PROBLEM STATEMENT :: Consider the data that follows and state how many lines contain the string "left", using the number alone.

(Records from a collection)
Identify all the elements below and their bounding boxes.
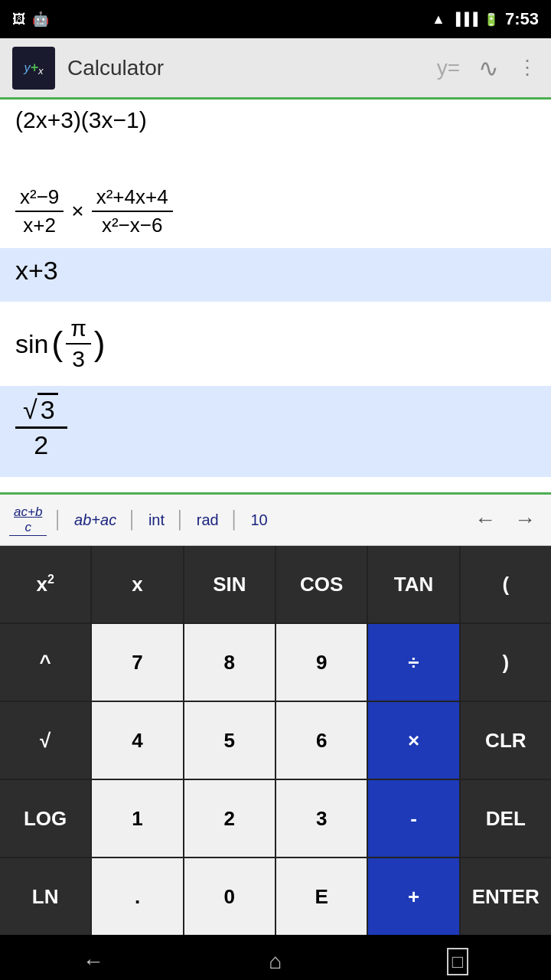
fraction-1: x²−9 x+2 <box>15 184 64 239</box>
keypad-btn-x[interactable]: x <box>92 546 182 622</box>
keypad-btn-del[interactable]: DEL <box>461 780 551 857</box>
frac2-denominator: x²−x−6 <box>97 212 168 239</box>
toolbar-sep-3: │ <box>175 510 186 530</box>
toolbar-frac-numerator: ac+b <box>12 505 44 520</box>
nav-recent-btn[interactable]: □ <box>447 948 469 975</box>
keypad-btn-9[interactable]: 9 <box>276 624 367 701</box>
frac2-numerator: x²+4x+4 <box>92 184 173 212</box>
keypad-btn-2[interactable]: 2 <box>184 780 275 857</box>
toolbar-fraction-btn[interactable]: ac+b c <box>9 505 47 536</box>
picture-icon: 🖼 <box>12 11 26 28</box>
empty-space <box>0 477 551 492</box>
pi-fraction: π 3 <box>66 314 91 374</box>
sqrt-denominator: 2 <box>26 429 56 462</box>
toolbar-rad-btn[interactable]: rad <box>192 508 223 532</box>
keypad-btn-ln[interactable]: LN <box>0 858 90 935</box>
expr-text-1: (2x+3)(3x−1) <box>15 107 147 132</box>
keypad-btn-clr[interactable]: CLR <box>461 702 551 779</box>
frac1-numerator: x²−9 <box>15 184 64 212</box>
keypad-btn-_[interactable]: . <box>92 858 182 935</box>
result-row-1: x+3 <box>0 248 551 302</box>
wifi-icon: ▲ <box>432 11 445 28</box>
toolbar-frac-denominator: c <box>23 520 33 535</box>
keypad-btn-7[interactable]: 7 <box>92 624 182 701</box>
keypad-btn-_[interactable]: × <box>368 702 458 779</box>
keypad-btn-log[interactable]: LOG <box>0 780 90 857</box>
keypad-btn-sin[interactable]: SIN <box>184 546 275 622</box>
keypad-btn-tan[interactable]: TAN <box>368 546 458 622</box>
nav-back-btn[interactable]: ← <box>83 949 104 974</box>
status-right-icons: ▲ ▐▐▐ 🔋 7:53 <box>432 9 539 29</box>
keypad-btn-_[interactable]: + <box>368 858 458 935</box>
more-menu-icon[interactable]: ⋮ <box>517 56 539 80</box>
keypad-btn-8[interactable]: 8 <box>184 624 275 701</box>
sqrt-numerator: √3 <box>15 394 67 429</box>
keypad-btn-_[interactable]: ) <box>461 624 551 701</box>
toolbar-abaac-btn[interactable]: ab+ac <box>70 508 121 532</box>
frac1-denominator: x+2 <box>18 212 60 239</box>
status-left-icons: 🖼 🤖 <box>12 11 49 28</box>
expr-row-2: x²−9 x+2 × x²+4x+4 x²−x−6 <box>0 168 551 248</box>
app-bar-actions: y= ∿ ⋮ <box>437 54 539 83</box>
keypad-btn-_[interactable]: - <box>368 780 458 857</box>
keypad-btn-cos[interactable]: COS <box>276 546 367 622</box>
keypad-btn-3[interactable]: 3 <box>276 780 367 857</box>
keypad-btn-0[interactable]: 0 <box>184 858 275 935</box>
keypad-btn-x_[interactable]: x2 <box>0 546 90 622</box>
math-display: (2x+3)(3x−1) x²−9 x+2 × x²+4x+4 x²−x−6 x… <box>0 100 551 492</box>
keypad-btn-1[interactable]: 1 <box>92 780 182 857</box>
battery-icon: 🔋 <box>484 12 499 27</box>
toolbar-sep-2: │ <box>127 510 138 530</box>
keypad-btn-4[interactable]: 4 <box>92 702 182 779</box>
result-row-2: √3 2 <box>0 386 551 477</box>
expr-row-1: (2x+3)(3x−1) <box>0 100 551 168</box>
times-symbol: × <box>71 199 83 224</box>
expr-row-3: sin ( π 3 ) <box>0 302 551 386</box>
keypad-btn-_[interactable]: √ <box>0 702 90 779</box>
left-paren: ( <box>51 325 63 363</box>
app-title: Calculator <box>67 56 437 80</box>
keypad-btn-5[interactable]: 5 <box>184 702 275 779</box>
sin-label: sin <box>15 329 48 359</box>
fraction-2: x²+4x+4 x²−x−6 <box>92 184 173 239</box>
toolbar-right-arrow[interactable]: → <box>508 508 542 532</box>
keypad: x2xSINCOSTAN(^789÷)√456×CLRLOG123-DELLN.… <box>0 546 551 935</box>
app-bar: y + x Calculator y= ∿ ⋮ <box>0 38 551 100</box>
toolbar-10-btn[interactable]: 10 <box>246 508 272 532</box>
app-icon: y + x <box>12 47 55 90</box>
formula-toolbar: ac+b c │ ab+ac │ int │ rad │ 10 ← → <box>0 492 551 546</box>
keypad-btn-6[interactable]: 6 <box>276 702 367 779</box>
right-paren: ) <box>94 325 106 363</box>
toolbar-int-btn[interactable]: int <box>144 508 169 532</box>
keypad-btn-e[interactable]: E <box>276 858 367 935</box>
wave-icon[interactable]: ∿ <box>478 54 499 83</box>
y-equals-label[interactable]: y= <box>437 56 460 80</box>
keypad-btn-_[interactable]: ÷ <box>368 624 458 701</box>
x-squared-label: x2 <box>36 573 54 596</box>
android-icon: 🤖 <box>32 11 49 28</box>
bottom-nav: ← ⌂ □ <box>0 935 551 980</box>
sqrt-fraction: √3 2 <box>15 394 67 462</box>
keypad-btn-_[interactable]: ( <box>461 546 551 622</box>
toolbar-left-arrow[interactable]: ← <box>468 508 502 532</box>
status-time: 7:53 <box>505 9 539 29</box>
toolbar-sep-4: │ <box>230 510 240 530</box>
status-bar: 🖼 🤖 ▲ ▐▐▐ 🔋 7:53 <box>0 0 551 38</box>
toolbar-sep-1: │ <box>53 510 64 530</box>
keypad-btn-enter[interactable]: ENTER <box>461 858 551 935</box>
keypad-btn-_[interactable]: ^ <box>0 624 90 701</box>
nav-home-btn[interactable]: ⌂ <box>269 949 282 974</box>
signal-icon: ▐▐▐ <box>452 12 478 26</box>
result-text-1: x+3 <box>15 256 58 285</box>
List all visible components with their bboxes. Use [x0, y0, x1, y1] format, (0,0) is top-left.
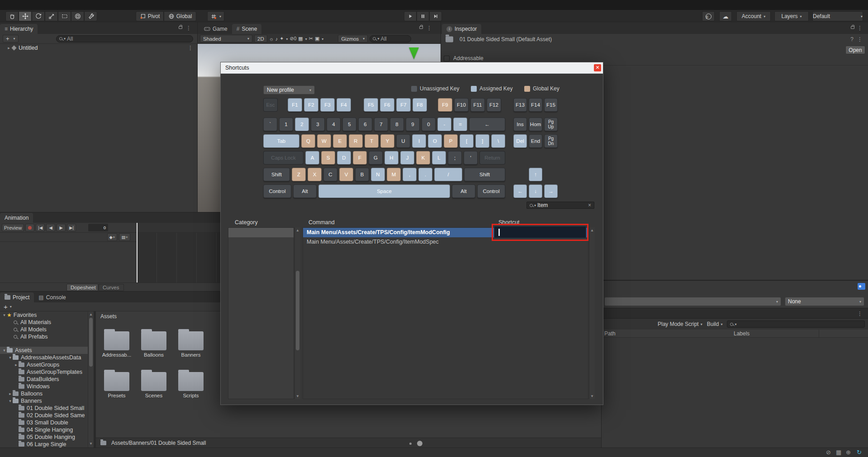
key-f7[interactable]: F7 [396, 98, 411, 112]
key-f12[interactable]: F12 [487, 98, 501, 112]
tree-item[interactable]: DataBuilders [0, 376, 94, 383]
global-toggle[interactable]: Global [164, 11, 196, 21]
tree-item[interactable]: ▸ Balloons [0, 390, 94, 397]
timeline-ruler[interactable] [137, 223, 220, 233]
tree-item[interactable]: ▸ AssetGroups [0, 361, 94, 368]
key-8[interactable]: 8 [390, 118, 404, 131]
key-space[interactable]: Space [318, 184, 450, 198]
kebab-menu-icon[interactable]: ⋮ [857, 36, 863, 42]
key-`[interactable]: ` [263, 118, 277, 131]
key-x[interactable]: X [308, 168, 322, 181]
record-icon[interactable] [25, 224, 34, 231]
key-h[interactable]: H [384, 151, 398, 165]
asset-folder-cell[interactable]: Addressab... [98, 331, 135, 358]
key-alt[interactable]: Alt [293, 184, 317, 198]
key-][interactable]: ] [475, 134, 489, 148]
shortcut-search-input[interactable]: ▾ Item × [526, 202, 594, 209]
tree-scrollbar[interactable]: ▲ ▼ [88, 311, 94, 448]
category-scrollbar[interactable]: ▲ ▼ [294, 227, 300, 399]
tab-game[interactable]: Game [199, 24, 232, 34]
key-d[interactable]: D [337, 151, 351, 165]
kebab-menu-icon[interactable]: ⋮ [427, 25, 432, 31]
addressable-checkbox[interactable] [444, 56, 450, 61]
tree-item[interactable]: ▾ Favorites [0, 311, 94, 319]
category-item[interactable] [228, 228, 294, 237]
tree-item[interactable]: 06 Large Single [0, 441, 94, 448]
key-v[interactable]: V [339, 168, 353, 181]
key-u[interactable]: U [396, 134, 410, 148]
key-/[interactable]: / [434, 168, 462, 181]
key-alt[interactable]: Alt [452, 184, 475, 198]
key-.[interactable]: . [418, 168, 432, 181]
grid-snap-button[interactable]: ▾ [207, 11, 224, 21]
kebab-menu-icon[interactable]: ⋮ [857, 25, 863, 31]
key-f4[interactable]: F4 [337, 98, 351, 112]
asset-folder-cell[interactable]: Scripts [172, 372, 209, 398]
category-item[interactable] [228, 342, 294, 351]
tree-item[interactable]: All Prefabs [0, 333, 94, 340]
curves-tab[interactable]: Curves [99, 284, 124, 291]
network-icon[interactable]: ⊕ [846, 449, 851, 456]
zoom-slider-thumb[interactable] [417, 441, 422, 446]
preview-button[interactable]: Preview [2, 224, 24, 231]
key-4[interactable]: 4 [327, 118, 341, 131]
move-tool-icon[interactable] [19, 11, 32, 21]
frame-field[interactable]: 0 [88, 224, 108, 231]
profile-dropdown[interactable]: New profile▾ [263, 85, 315, 94]
key-esc[interactable]: Esc [263, 98, 278, 112]
key-2[interactable]: 2 [295, 118, 309, 131]
refresh-progress-icon[interactable]: ↻ [857, 449, 862, 456]
key-g[interactable]: G [369, 151, 383, 165]
key-3[interactable]: 3 [311, 118, 325, 131]
dopesheet-area[interactable] [137, 233, 220, 283]
category-item[interactable] [228, 313, 294, 323]
pivot-toggle[interactable]: Pivot [136, 11, 164, 21]
play-animation-icon[interactable]: ▶ [57, 224, 66, 231]
gizmos-dropdown[interactable]: Gizmos▾ [338, 35, 368, 42]
key-←[interactable]: ← [513, 184, 527, 198]
key-f9[interactable]: F9 [438, 98, 452, 112]
tree-item[interactable]: ▾ Banners [0, 397, 94, 405]
hand-tool-icon[interactable] [5, 11, 19, 21]
add-gameobject-button[interactable]: +▾ [3, 35, 19, 42]
key-j[interactable]: J [400, 151, 414, 165]
key-f5[interactable]: F5 [364, 98, 378, 112]
key-←[interactable]: ← [469, 118, 505, 131]
kebab-menu-icon[interactable]: ⋮ [857, 311, 863, 317]
lock-icon[interactable] [419, 26, 423, 29]
key-r[interactable]: R [349, 134, 363, 148]
key-ins[interactable]: Ins [513, 118, 527, 131]
category-item[interactable] [228, 361, 294, 370]
key-f14[interactable]: F14 [529, 98, 542, 112]
play-icon[interactable] [404, 11, 417, 21]
asset-folder-cell[interactable]: Balloons [135, 331, 172, 358]
key-,[interactable]: , [403, 168, 417, 181]
key--[interactable]: - [437, 118, 451, 131]
key-hom[interactable]: Hom [529, 118, 542, 131]
key-end[interactable]: End [529, 134, 542, 148]
component-tool-icon[interactable]: ✂ [309, 36, 313, 42]
category-item[interactable] [228, 323, 294, 332]
caret-icon[interactable]: ▸ [8, 391, 13, 396]
effects-icon[interactable]: ✦▾ [280, 36, 288, 42]
tree-item[interactable]: ▾ AddressableAssetsData [0, 354, 94, 361]
close-icon[interactable]: ✕ [594, 64, 601, 71]
asset-folder-cell[interactable]: Presets [98, 372, 135, 398]
key-=[interactable]: = [453, 118, 467, 131]
scene-search-input[interactable]: ▾ All [370, 35, 411, 42]
tree-item[interactable]: All Materials [0, 319, 94, 326]
playhead[interactable] [137, 223, 138, 283]
key-↓[interactable]: ↓ [529, 184, 542, 198]
category-item[interactable] [228, 370, 294, 380]
key-i[interactable]: I [412, 134, 426, 148]
category-item[interactable] [228, 304, 294, 313]
layers-dropdown[interactable]: Layers▾ [774, 11, 809, 21]
category-item[interactable] [228, 351, 294, 361]
key-[[interactable]: [ [460, 134, 474, 148]
tree-item[interactable]: 03 Small Double [0, 419, 94, 426]
custom-tools-icon[interactable] [84, 11, 97, 21]
pause-icon[interactable] [417, 11, 429, 21]
category-item[interactable] [228, 389, 294, 399]
hierarchy-search-input[interactable]: ▾ All [56, 35, 193, 42]
breadcrumb[interactable]: Assets/Banners/01 Double Sided Small [111, 440, 206, 446]
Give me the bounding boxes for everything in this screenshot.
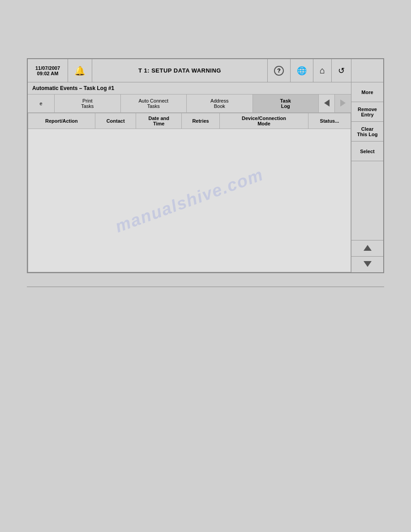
tab-address-book[interactable]: AddressBook (187, 94, 253, 112)
tab-e[interactable]: e (28, 94, 55, 112)
globe-button[interactable]: 🌐 (291, 59, 313, 82)
right-sidebar: More RemoveEntry ClearThis Log Select (351, 59, 383, 272)
col-report-action: Report/Action (28, 113, 95, 129)
bell-button[interactable]: 🔔 (68, 59, 92, 82)
bell-icon: 🔔 (74, 65, 86, 76)
more-label: More (361, 90, 373, 95)
tab-print-tasks[interactable]: PrintTasks (55, 94, 121, 112)
help-icon: ? (274, 66, 284, 76)
clear-log-button[interactable]: ClearThis Log (351, 122, 383, 142)
header-bar: 11/07/2007 09:02 AM 🔔 T 1: SETUP DATA WA… (28, 59, 351, 82)
data-table-wrapper: Report/Action Contact Date andTime Retri… (28, 113, 351, 272)
remove-entry-button[interactable]: RemoveEntry (351, 102, 383, 122)
tab-prev-icon (324, 99, 330, 108)
header-date: 11/07/2007 (35, 65, 60, 71)
select-button[interactable]: Select (351, 142, 383, 161)
tab-auto-connect-tasks[interactable]: Auto ConnectTasks (121, 94, 187, 112)
header-datetime: 11/07/2007 09:02 AM (28, 59, 68, 82)
select-label: Select (360, 149, 374, 154)
col-status: Status... (308, 113, 351, 129)
page-title: Automatic Events – Task Log #1 (28, 82, 351, 94)
col-device-connection: Device/ConnectionMode (219, 113, 308, 129)
tab-next-button[interactable] (335, 94, 351, 112)
back-button[interactable]: ↺ (332, 59, 351, 82)
col-contact: Contact (95, 113, 136, 129)
help-button[interactable]: ? (268, 59, 291, 82)
more-button[interactable]: More (351, 82, 383, 102)
clear-log-label: ClearThis Log (357, 126, 378, 137)
data-table: Report/Action Contact Date andTime Retri… (28, 113, 351, 129)
back-icon: ↺ (338, 66, 345, 76)
sidebar-spacer (351, 161, 383, 240)
globe-icon: 🌐 (297, 66, 307, 76)
tab-next-icon (340, 99, 346, 108)
tab-print-tasks-label: PrintTasks (81, 98, 94, 109)
tab-e-label: e (39, 101, 42, 106)
scroll-down-button[interactable] (351, 256, 383, 272)
bottom-divider (27, 287, 384, 287)
tab-task-log-label: TaskLog (280, 98, 291, 109)
scroll-up-button[interactable] (351, 240, 383, 256)
tab-task-log[interactable]: TaskLog (253, 94, 319, 112)
scroll-up-icon (364, 245, 372, 252)
tab-auto-connect-label: Auto ConnectTasks (138, 98, 168, 109)
col-date-time: Date andTime (136, 113, 182, 129)
home-icon: ⌂ (320, 65, 325, 76)
tab-address-book-label: AddressBook (210, 98, 228, 109)
empty-data-area: manualshive.com (28, 129, 351, 272)
tab-prev-button[interactable] (319, 94, 335, 112)
header-icons: ? 🌐 ⌂ ↺ (268, 59, 351, 82)
tabs-row: e PrintTasks Auto ConnectTasks AddressBo… (28, 94, 351, 113)
remove-entry-label: RemoveEntry (358, 107, 377, 117)
header-title: T 1: SETUP DATA WARNING (92, 59, 268, 82)
sidebar-header-spacer (351, 59, 383, 82)
col-retries: Retries (182, 113, 220, 129)
header-time: 09:02 AM (37, 71, 59, 76)
watermark: manualshive.com (113, 165, 266, 236)
scroll-down-icon (364, 261, 372, 268)
home-button[interactable]: ⌂ (313, 59, 332, 82)
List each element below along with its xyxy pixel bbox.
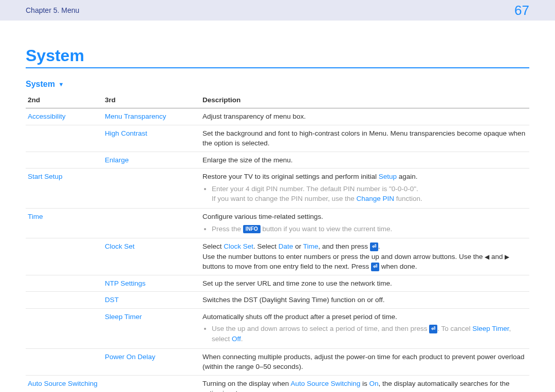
section-heading: System ▼ xyxy=(26,80,529,89)
left-arrow-icon: ◀ xyxy=(485,253,489,260)
table-row: Power On Delay When connecting multiple … xyxy=(26,348,529,375)
link-change-pin: Change PIN xyxy=(356,195,394,202)
page-number: 67 xyxy=(514,3,529,18)
enter-button-icon: ⏎ xyxy=(429,325,437,333)
desc-text: Set the background and font to high-cont… xyxy=(200,125,529,152)
menu-3rd-sleep-timer: Sleep Timer xyxy=(105,313,142,321)
table-row: Enlarge Enlarge the size of the menu. xyxy=(26,152,529,169)
table-row: DST Switches the DST (Daylight Saving Ti… xyxy=(26,292,529,309)
table-row: Sleep Timer Automatically shuts off the … xyxy=(26,308,529,348)
page-title: System xyxy=(26,46,529,68)
desc-text: Set up the server URL and time zone to u… xyxy=(200,275,529,292)
table-row: Clock Set Select Clock Set. Select Date … xyxy=(26,238,529,275)
desc-text: Enlarge the size of the menu. xyxy=(200,152,529,169)
link-setup: Setup xyxy=(379,173,397,180)
desc-text: Adjust transparency of menu box. xyxy=(200,108,529,125)
menu-2nd-time: Time xyxy=(28,213,43,220)
bullet-note: Press the INFO button if you want to vie… xyxy=(212,224,527,234)
menu-2nd-auto-source-switching: Auto Source Switching xyxy=(28,380,98,387)
desc-text: Select Clock Set. Select Date or Time, a… xyxy=(200,238,529,275)
desc-text: Automatically shuts off the product afte… xyxy=(200,308,529,348)
desc-text: When connecting multiple products, adjus… xyxy=(200,348,529,375)
col-header-3rd: 3rd xyxy=(103,92,200,108)
menu-3rd-menu-transparency: Menu Transparency xyxy=(105,113,166,120)
col-header-description: Description xyxy=(200,92,529,108)
right-arrow-icon: ▶ xyxy=(505,253,509,260)
menu-3rd-enlarge: Enlarge xyxy=(105,156,129,164)
menu-2nd-start-setup: Start Setup xyxy=(28,173,63,180)
desc-text: Configure various time-related settings.… xyxy=(200,208,529,238)
desc-text: Turning on the display when Auto Source … xyxy=(200,375,529,392)
desc-text: Restore your TV to its original settings… xyxy=(200,169,529,209)
menu-table: 2nd 3rd Description Accessibility Menu T… xyxy=(26,92,529,392)
desc-text: Switches the DST (Daylight Saving Time) … xyxy=(200,292,529,309)
table-row: Accessibility Menu Transparency Adjust t… xyxy=(26,108,529,125)
table-row: High Contrast Set the background and fon… xyxy=(26,125,529,152)
menu-3rd-ntp-settings: NTP Settings xyxy=(105,279,145,287)
table-row: NTP Settings Set up the server URL and t… xyxy=(26,275,529,292)
menu-3rd-dst: DST xyxy=(105,296,119,304)
menu-3rd-high-contrast: High Contrast xyxy=(105,129,147,137)
table-row: Auto Source Switching Turning on the dis… xyxy=(26,375,529,392)
chevron-down-icon: ▼ xyxy=(58,81,64,87)
menu-3rd-power-on-delay: Power On Delay xyxy=(105,353,155,361)
chapter-label: Chapter 5. Menu xyxy=(26,6,79,14)
page-content: System System ▼ 2nd 3rd Description Acce… xyxy=(0,21,555,392)
bullet-note: Use the up and down arrows to select a p… xyxy=(212,324,527,344)
info-button-icon: INFO xyxy=(243,225,261,234)
menu-3rd-clock-set: Clock Set xyxy=(105,242,135,250)
table-row: Time Configure various time-related sett… xyxy=(26,208,529,238)
bullet-note: Enter your 4 digit PIN number. The defau… xyxy=(212,184,527,204)
section-title: System xyxy=(26,80,55,88)
table-row: Start Setup Restore your TV to its origi… xyxy=(26,169,529,209)
menu-2nd-accessibility: Accessibility xyxy=(28,113,66,120)
enter-button-icon: ⏎ xyxy=(370,242,378,251)
col-header-2nd: 2nd xyxy=(26,92,103,108)
enter-button-icon: ⏎ xyxy=(371,263,379,271)
page-header: Chapter 5. Menu 67 xyxy=(0,0,555,21)
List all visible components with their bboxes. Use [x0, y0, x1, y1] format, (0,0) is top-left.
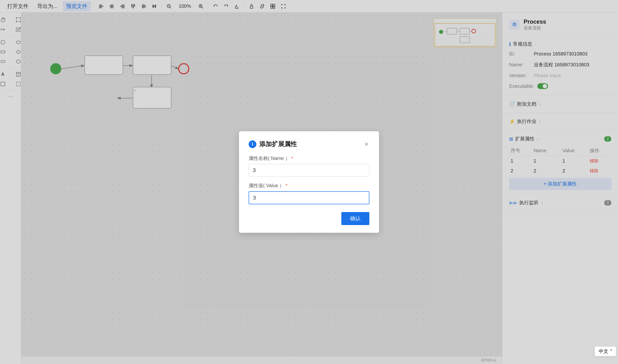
modal-title: 添加扩展属性	[259, 140, 361, 148]
value-required-marker: *	[286, 183, 287, 188]
add-ext-attr-modal: i 添加扩展属性 × 属性名称( Name ） * 属性值( Value ） *…	[239, 131, 379, 233]
lang-label: 中文	[599, 348, 608, 355]
modal-footer: 确认	[249, 212, 369, 225]
value-input[interactable]	[249, 191, 369, 204]
value-field-label: 属性值( Value ） *	[249, 182, 369, 189]
modal-close-button[interactable]: ×	[363, 141, 369, 148]
lang-switcher[interactable]: 中文 "	[595, 346, 616, 356]
name-required-marker: *	[291, 156, 293, 161]
modal-info-icon: i	[249, 140, 256, 148]
confirm-button[interactable]: 确认	[341, 212, 369, 225]
name-field-label: 属性名称( Name ） *	[249, 155, 369, 162]
modal-header: i 添加扩展属性 ×	[249, 140, 369, 148]
name-field-group: 属性名称( Name ） *	[249, 155, 369, 182]
lang-icon: "	[610, 349, 612, 354]
modal-overlay[interactable]: i 添加扩展属性 × 属性名称( Name ） * 属性值( Value ） *…	[0, 0, 618, 364]
value-field-group: 属性值( Value ） *	[249, 182, 369, 210]
name-input[interactable]	[249, 164, 369, 177]
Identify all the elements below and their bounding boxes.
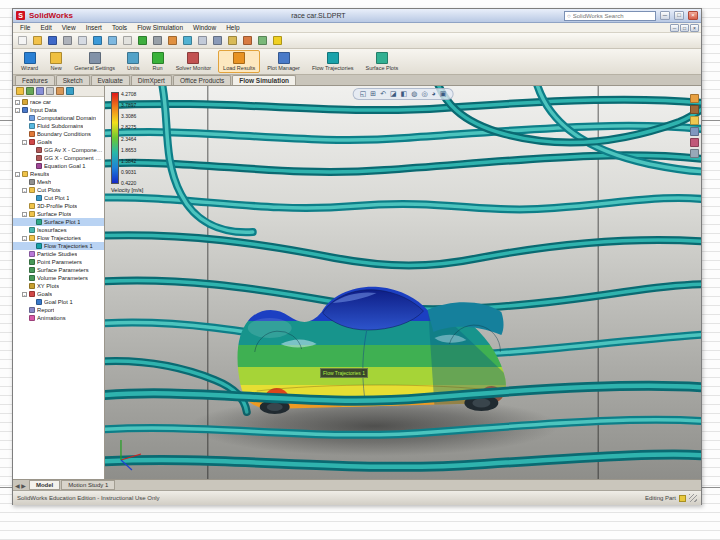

SOLUTION :: 6